Wait a minute, you say - it was rejected! And of course, you are right. Under the combination of Senate rules and leadership agreements, the provision required 60 votes, not a simple majority, and fell six votes short.

In the process, the link between American voters and their elected representatives, the presumed transmission belt of our democracy, was broken.

The process itself reveals some major flaws in the very nature of the Senate - flaws that should make New Yorkers angry on other grounds as well.

First, the 60-vote hurdle. This was not a traditional filibuster, where a minority objects and 60 votes are needed to cut off debate. Sen. Majority Leader Harry Reid had worked out a unanimous consent agreement with his counterpart Mitch McConnell to require every vote on an amendment to the underlying bill to achieve 60.

Reid did this in part to avoid a highly time-consuming set of filibusters which would have required multiple votes and interminable delays. He also was fearful that killer amendments - like a Republican one to allow individuals to carry concealed weapons in any state, no matter their restrictions, if they are allowed to pack heat in a state that has no such limits - would pass with 50 votes and kill the whole thing.

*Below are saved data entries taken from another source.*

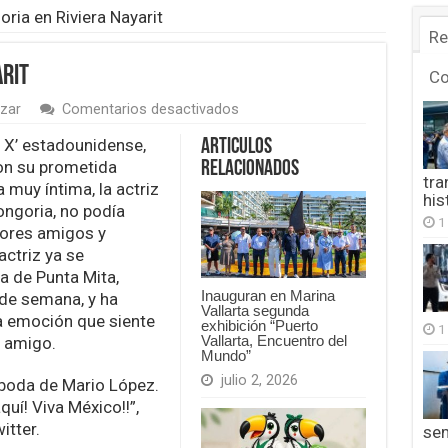
ria en Riviera Nayarit
Re
arit
C
en
izar
Comentarios desactivados
Eva
Longoria
 X’ estadounidense,
Articulos
en
con su prometida
Relacionados
Riviera
tra
muy íntima, la actriz
Nayarit
his
ongoria, no podía
1
jores amigos y
actriz ya se
a de Punta Mita,
Inauguran en Marina
 de semana, y ha
Vallarta segunda
a emoción que siente
exhibición “Puerto
1
Vallarta, Encuentro del
u amigo.
Mundo”
julio 2, 2026
 boda de Mario López.
í! Viva México!!”,
itter.
se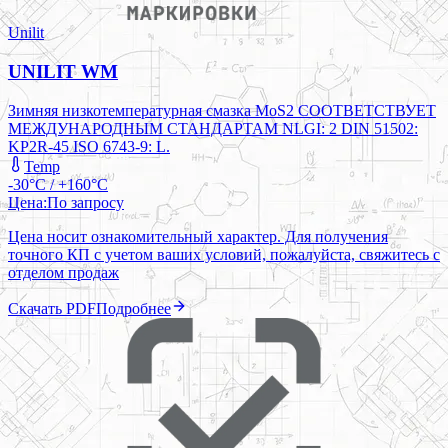
Unilit
UNILIT WM
Зимняя низкотемпературная смазка MoS2 СООТВЕТСТВУЕТ
МЕЖДУНАРОДНЫМ СТАНДАРТАМ NLGI: 2 DIN 51502:
KP2R-45 ISO 6743-9: L.
Temp
-30°C / +160°C
Цена:
По запросу
Цена носит ознакомительный характер. Для получения
точного КП с учетом ваших условий, пожалуйста, свяжитесь с
отделом продаж
Скачать PDF
Подробнее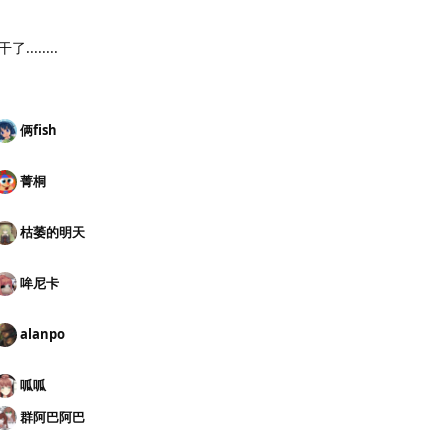
......
俩fish
菁桐
枯萎的明天
哞尼卡
alanpo
呱呱
群阿巴阿巴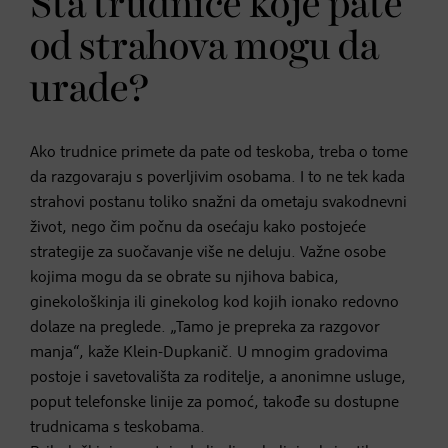
Šta trudnice koje pate
od strahova mogu da
urade?
Ako trudnice primete da pate od teskoba, treba o tome
da razgovaraju s poverljivim osobama. I to ne tek kada
strahovi postanu toliko snažni da ometaju svakodnevni
život, nego čim počnu da osećaju kako postojeće
strategije za suočavanje više ne deluju. Važne osobe
kojima mogu da se obrate su njihova babica,
ginekološkinja ili ginekolog kod kojih ionako redovno
dolaze na preglede. „Tamo je prepreka za razgovor
manja“, kaže Klein-Dupkanič. U mnogim gradovima
postoje i savetovališta za roditelje, a anonimne usluge,
poput telefonske linije za pomoć, takođe su dostupne
trudnicama s teskobama.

This underscores a deeply troubling reality about the Senate: Practically everything now requires 60 votes. That hurdle is not in the Constitution and was never, ever the norm before the past five years. The Senate rule on filibusters, Rule 22, has been the same since 1975 - and we did not see it used in this fashion for more than 30 years before Republicans changed the practice and changed the culture of the Senate.

But it now means that even when a clear majority of senators favor a bill or a nominee for executive or judicial posts, that is not enough. And in an era of partisan polarization, where minority Republicans act regularly as if they were a parliamentary minority, reflexively voting together in opposition, it means that a majority party is routinely stymied.

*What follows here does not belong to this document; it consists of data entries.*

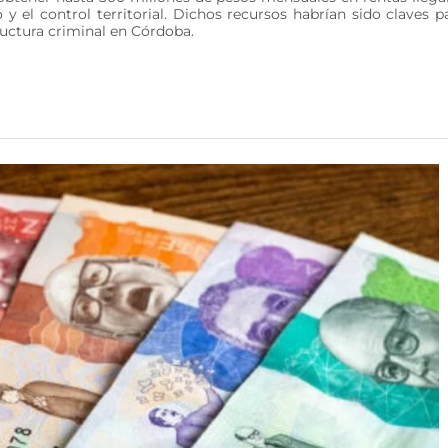
 y el control territorial. Dichos recursos habrían sido claves p
ructura criminal en Córdoba.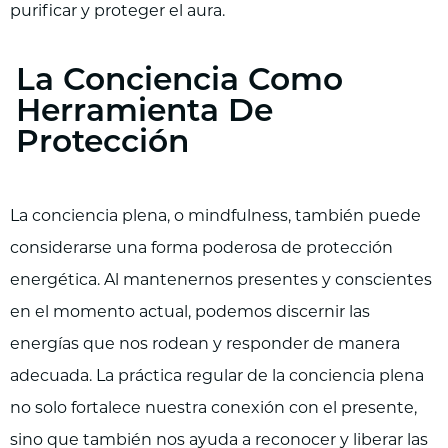
purificar y proteger el aura.
La Conciencia Como
Herramienta De
Protección
La conciencia plena, o mindfulness, también puede
considerarse una forma poderosa de protección
energética. Al mantenernos presentes y conscientes
en el momento actual, podemos discernir las
energías que nos rodean y responder de manera
adecuada. La práctica regular de la conciencia plena
no solo fortalece nuestra conexión con el presente,
sino que también nos ayuda a reconocer y liberar las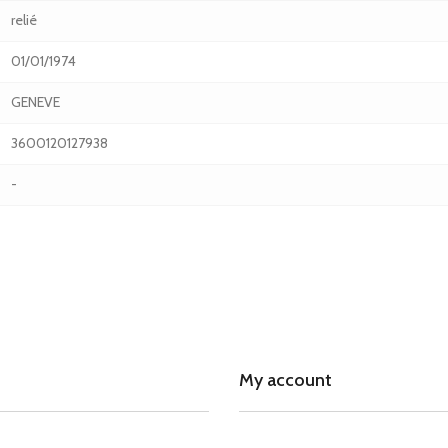
relié
01/01/1974
GENEVE
3600120127938
-
My account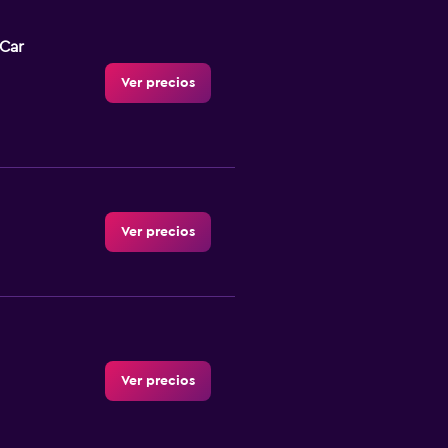
-Car
Ver precios
Ver precios
Ver precios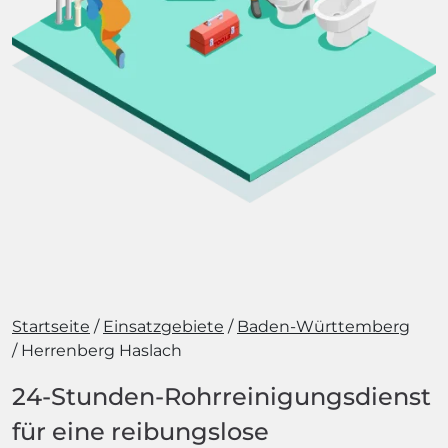
Startseite
Einsatzgebiete
Baden-Württemberg
Herrenberg Haslach
24-Stunden-Rohrreinigungsdienst
für eine reibungslose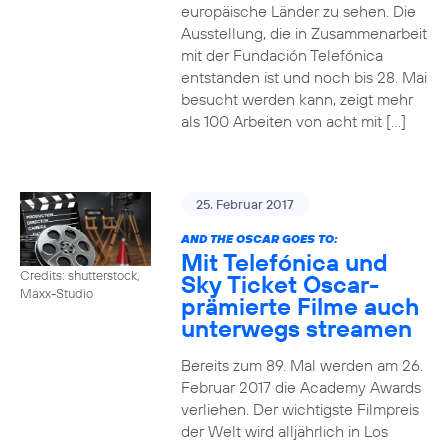
europäische Länder zu sehen. Die
Ausstellung, die in Zusammenarbeit
mit der Fundación Telefónica
entstanden ist und noch bis 28. Mai
besucht werden kann, zeigt mehr
als 100 Arbeiten von acht mit […]
25. Februar 2017
AND THE OSCAR GOES TO:
Mit Telefónica und
Credits: shutterstock,
Sky Ticket Oscar-
Maxx-Studio
prämierte Filme auch
unterwegs streamen
Bereits zum 89. Mal werden am 26.
Februar 2017 die Academy Awards
verliehen. Der wichtigste Filmpreis
der Welt wird alljährlich in Los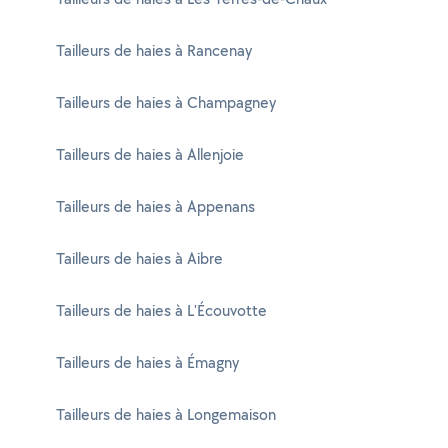
Tailleurs de haies à Rancenay
Tailleurs de haies à Champagney
Tailleurs de haies à Allenjoie
Tailleurs de haies à Appenans
Tailleurs de haies à Aibre
Tailleurs de haies à L'Écouvotte
Tailleurs de haies à Émagny
Tailleurs de haies à Longemaison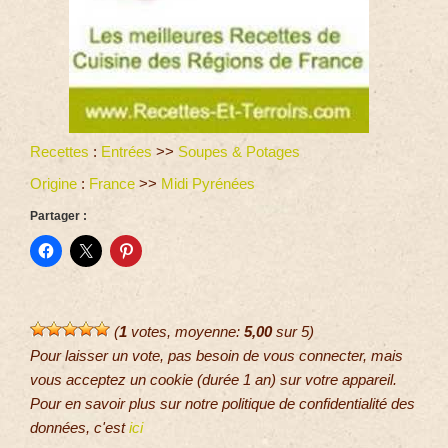
Recettes
:
Entrées
>>
Soupes & Potages
Origine
:
France
>>
Midi Pyrénées
Partager :
(
1
votes, moyenne:
5,00
sur 5)
Pour laisser un vote, pas besoin de vous connecter, mais
vous acceptez un cookie (durée 1 an) sur votre appareil.
Pour en savoir plus sur notre politique de confidentialité des
données, c'est
ici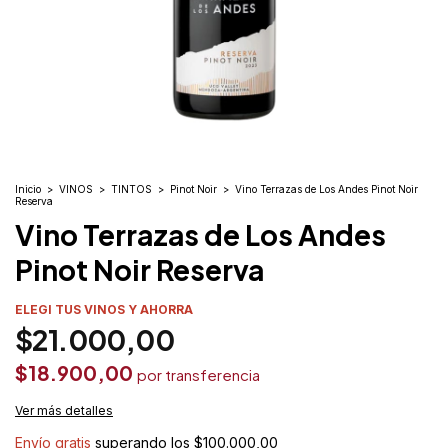
Inicio
>
VINOS
>
TINTOS
>
Pinot Noir
>
Vino Terrazas de Los Andes Pinot Noir
Reserva
Vino Terrazas de Los Andes
Pinot Noir Reserva
ELEGI TUS VINOS Y AHORRA
$21.000,00
$18.900,00
Ver más detalles
Envío gratis
superando los
$100.000,00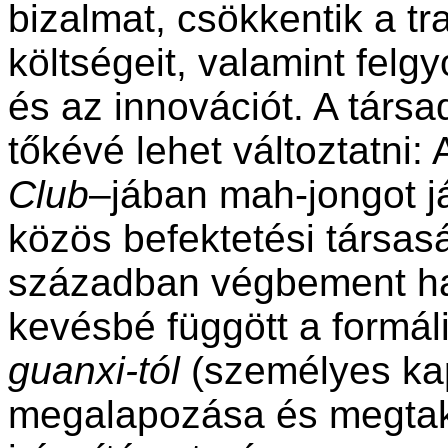
bizalmat, csökkentik a t
költségeit, valamint felg
és az innovációt. A társ
tőkévé lehet változtatni
Club
–jában mah-jongot j
közös befektetési társasá
században végbement ha
kevésbé függött a formál
guanxi-tól
(személyes ka
megalapozása és megtaka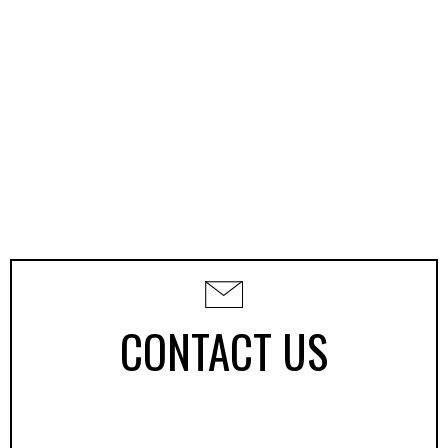
CONTACT US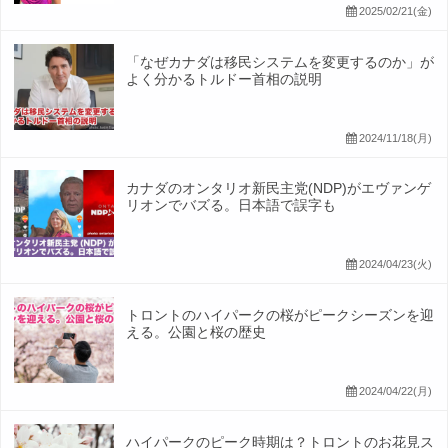
2025/02/21(金)
「なぜカナダは移民システムを変更するのか」が
よく分かるトルドー首相の説明
2024/11/18(月)
カナダのオンタリオ新民主党(NDP)がエヴァンゲ
リオンでバズる。日本語で誤字も
2024/04/23(火)
トロントのハイパークの桜がピークシーズンを迎
える。公園と桜の歴史
2024/04/22(月)
ハイパークのピーク時期は？トロントのお花見ス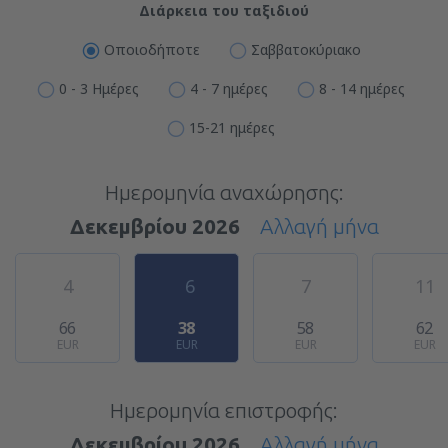
Διάρκεια του ταξιδιού
Οποιοδήποτε
Σαββατοκύριακο
0 - 3 Ημέρες
4 - 7 ημέρες
8 - 14 ημέρες
15-21 ημέρες
Ημερομηνία αναχώρησης:
Δεκεμβρίου 2026
Αλλαγή μήνα
4
6
7
11
66
38
58
62
EUR
EUR
EUR
EUR
Ημερομηνία επιστροφής:
Δεκεμβρίου 2026
Αλλαγή μήνα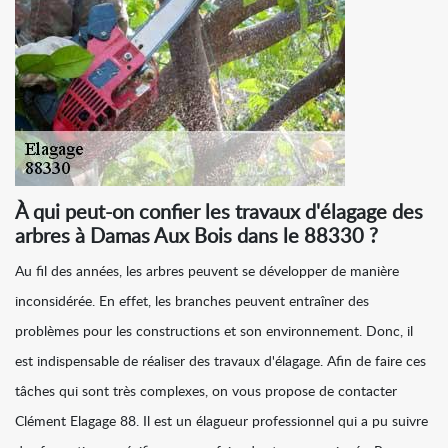
À qui peut-on confier les travaux d'élagage des
arbres à Damas Aux Bois dans le 88330 ?
Au fil des années, les arbres peuvent se développer de manière
inconsidérée. En effet, les branches peuvent entraîner des
problèmes pour les constructions et son environnement. Donc, il
est indispensable de réaliser des travaux d'élagage. Afin de faire ces
tâches qui sont très complexes, on vous propose de contacter
Clément Elagage 88. Il est un élagueur professionnel qui a pu suivre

Now throw in another factor - one that increasingly gives the shaft to New York and other large and populous states. Population changes in America, where smaller states are losing population relative to the rest of the country but retain their leverage in the Senate, where each state has two senators, are inexorably giving more and more power to fewer and fewer Americans.

In so doing, they are skewing results towards states that are mostly rural, largely white and have values, especially on social issues like guns, immigration and abortion, distinctly different from those of New Yorkers, Californians, Ohioans, Floridians and a wider majority of Americans.

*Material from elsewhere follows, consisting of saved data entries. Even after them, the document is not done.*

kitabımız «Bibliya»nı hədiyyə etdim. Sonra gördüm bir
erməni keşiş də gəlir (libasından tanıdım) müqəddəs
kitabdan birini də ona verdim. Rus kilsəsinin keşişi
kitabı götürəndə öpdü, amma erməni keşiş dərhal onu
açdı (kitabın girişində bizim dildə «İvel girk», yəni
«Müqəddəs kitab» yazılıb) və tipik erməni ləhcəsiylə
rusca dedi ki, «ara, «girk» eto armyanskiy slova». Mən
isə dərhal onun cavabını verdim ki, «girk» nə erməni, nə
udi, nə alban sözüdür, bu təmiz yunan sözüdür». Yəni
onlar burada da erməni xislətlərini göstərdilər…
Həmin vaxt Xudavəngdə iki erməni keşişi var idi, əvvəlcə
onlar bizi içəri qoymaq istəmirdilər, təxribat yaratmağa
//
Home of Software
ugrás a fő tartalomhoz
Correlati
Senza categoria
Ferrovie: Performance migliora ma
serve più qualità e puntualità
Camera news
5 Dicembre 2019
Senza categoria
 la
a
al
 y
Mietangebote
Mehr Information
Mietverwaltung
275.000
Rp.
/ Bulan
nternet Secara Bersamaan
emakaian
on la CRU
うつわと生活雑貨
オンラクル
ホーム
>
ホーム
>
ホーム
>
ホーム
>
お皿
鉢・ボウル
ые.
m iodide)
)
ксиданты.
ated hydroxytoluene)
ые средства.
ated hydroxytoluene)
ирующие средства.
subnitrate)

As The Washington Post's Ezra Klein and Dylan Matthews have pointed out, when the Senate was created, the largest state, Virginia, was 12.65 times the size of the smallest, Delaware. Today, the largest state, California, is 66 times the size of the smallest, Wyoming.

Matthews has noted that in today's Senate, senators representing less than 18% of the American people can create a majority. And if senators from the least populous 20 states get together, they can filibuster anything to death. And they represent barely more than 11% of Americans!

There were, in the end, 46 senators, not 41, who blocked action on the universal background check proposal. The four Democrats (not including Harry Reid, whose no vote was for purely procedural reasons) and 41 Republicans represented less than 37% of the population and, of course, were overwhelmingly from Republican-oriented states.

New York's Chuck Schumer has proven repeatedly in recent months that he is a key bridge-builder in the Senate, playing a crucial role on the gun and immigration issues, matching Republicans and Democrats who can find common ground and are willing to compromise. His influence in the Senate is outsized for an individual senator.

But the combination of partisan polarization, the misuse and abuse of the filibuster to thwart majority will and the increasing and troubling skew of power in the Senate to small and unrepresentative states compared to earlier eras in American history are now outweighing that influence. New Yorkers have reason to be angry at the Senate's failure. They have reason to be angrier at how the system is skewing against them.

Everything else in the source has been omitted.